- _Data extracted from a collection_:
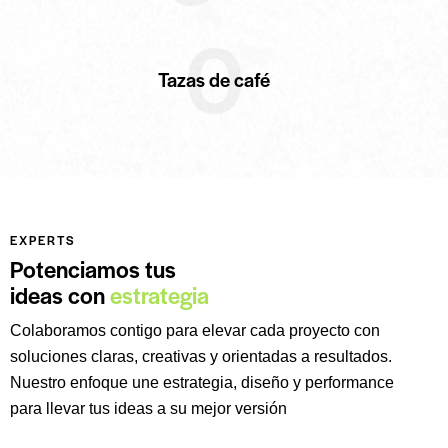
0
Tazas de café
EXPERTS
Potenciamos tus
ideas con
estrategia
Colaboramos contigo para elevar cada proyecto con
soluciones claras, creativas y orientadas a resultados.
Nuestro enfoque une estrategia, diseño y performance
para llevar tus ideas a su mejor versión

- _Work required_: Starting at the line with "Tazas de café", retype each line through the final one in the data above, unchanged and with nothing added.

- _Answer box_:
Tazas de café
EXPERTS
Potenciamos tus
ideas con
estrategia
Colaboramos contigo para elevar cada proyecto con
soluciones claras, creativas y orientadas a resultados.
Nuestro enfoque une estrategia, diseño y performance
para llevar tus ideas a su mejor versión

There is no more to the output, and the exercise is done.